[Haskell-cafe] Cannot update a field in a record with a polymorphic type.

Jon Purdy evincarofautumn at gmail.com
Sun Sep 6 18:13:57 UTC 2020


On Sun, Sep 6, 2020, 7:24 AM Ignat Insarov <kindaro at gmail.com> wrote:

> If a value of the
> transient instantiation of `defaultY` _(that exists only in the moment
> before its field is updated)_ is never observed, why does it need to
> be monomorphized? Why not be lazy about it?


You could just as well ask why ‘(== [])’ or ‘(== Nothing)’ require an ‘Eq’
constraint even though it will provably never be used. The reason, of
course, is that the typechecker is only using purely local reasoning—yes,
if you inlined that function far enough into any use site, it would lead to
showing the ‘Eq’ redundant; and here, if you examined the update as a
whole, you would find the type of the subterm is redundant as well.

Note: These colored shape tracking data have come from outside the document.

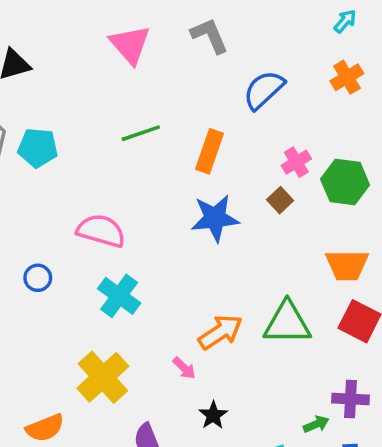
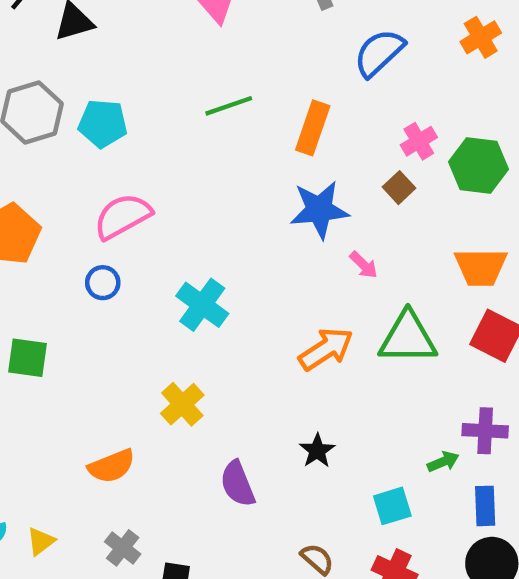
pink semicircle: (101, 231) -> (123, 216), moved, turned -45
pink arrow: (184, 368) -> (364, 265), moved
yellow cross: (103, 377) -> (182, 404), size x0.7

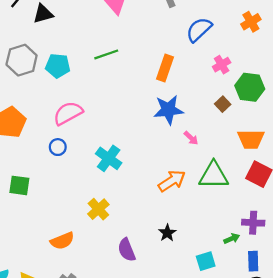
green line: (229, 106) -> (106, 54), moved
pink cross: (419, 141) -> (222, 65), moved
brown square: (399, 188) -> (223, 104), moved

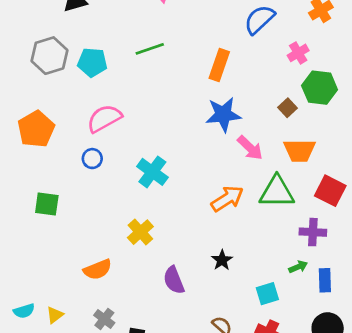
pink cross: (222, 65) -> (298, 53), moved
pink arrow: (191, 138) -> (250, 148), size x1.5
orange trapezoid: (251, 139) -> (299, 151), moved
purple cross: (253, 223) -> (313, 232), moved
blue rectangle: (253, 261) -> (325, 280), moved

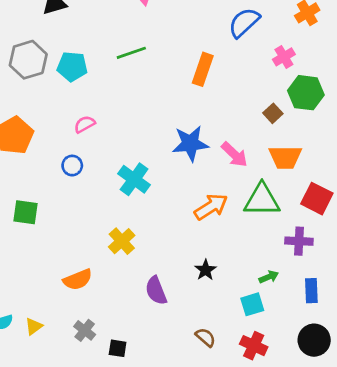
blue star: (223, 114) -> (190, 144), moved
pink semicircle: (104, 118) -> (85, 124), size x0.6
green arrow: (298, 267) -> (269, 277), moved

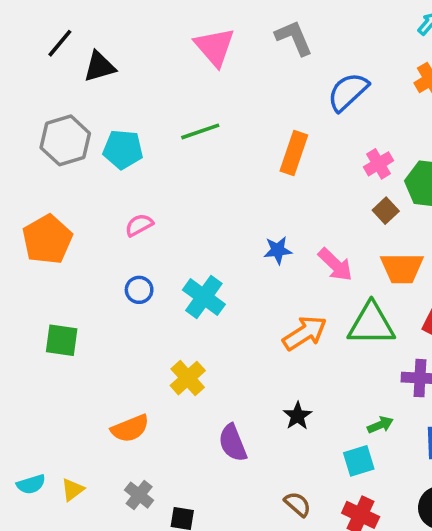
pink cross: (284, 57) -> (379, 164), moved
blue star: (190, 144) -> (278, 250), size x0.6
blue circle: (72, 166) -> (139, 290), moved

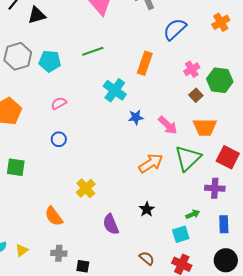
cyan cross: (204, 297) -> (115, 90), moved
green triangle: (371, 324) -> (188, 158), turned -44
orange semicircle: (130, 428) -> (54, 216), turned 75
gray cross: (139, 495) -> (59, 253), turned -35

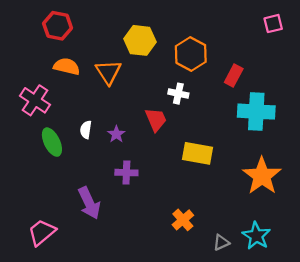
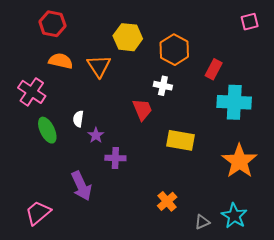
purple star: (116, 134) -> (96, 135), moved

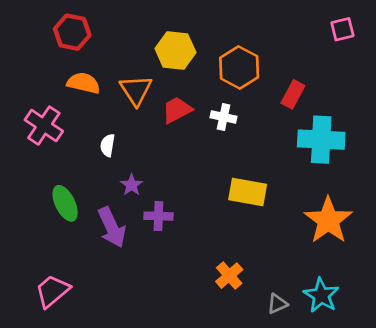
red trapezoid: (142, 109) -> (177, 110), moved, turned -95
white semicircle: (78, 119) -> (108, 145), moved
green ellipse: (47, 130) -> (65, 203), moved
purple arrow: (81, 186) -> (112, 227), moved

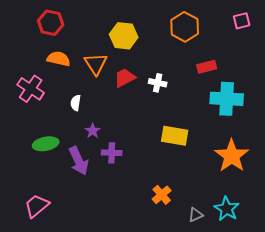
orange hexagon: (239, 67) -> (185, 27), moved
red rectangle: (293, 94) -> (207, 67), turned 48
green ellipse: (65, 203) -> (46, 144), turned -75

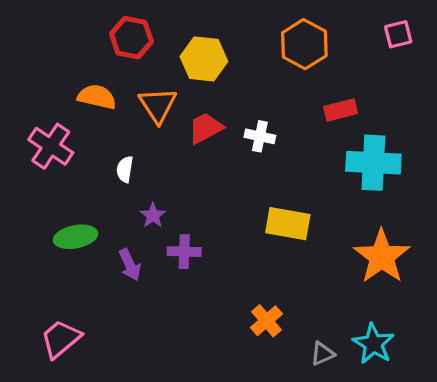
red hexagon: (51, 23) -> (131, 38), moved
purple arrow: (79, 161) -> (130, 265), size x0.7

The same is true for typeclasses generally—instead of having bounded
polymorphism, we could just substitute types and see what happens, like C++
templates do, but having the requirements stated in the type improves the
predictability of whether something will typecheck, and improves the
quality of error messages when it doesn’t.

Basically, we accept that types will always be an *approximation* of terms.
You can draw the line at different points—with refinement types, you can
reason about the particular values or ranges of integers, for instance,
instead of the coarse-grained ‘Int’. But all solutions that give you finer
granularity also have tradeoffs in terms of ergonomics and predictability.
Haskell has largely chosen to draw the line at “syntax-directed” as our
criterion for how checking ought to work, assigning a type to every subterm
in the same way, without context. This has turned out to be pretty usable
in practice, even if there are some frustrating circumstances like this
where you as a human can plainly *see* a fact that the typechecker cannot.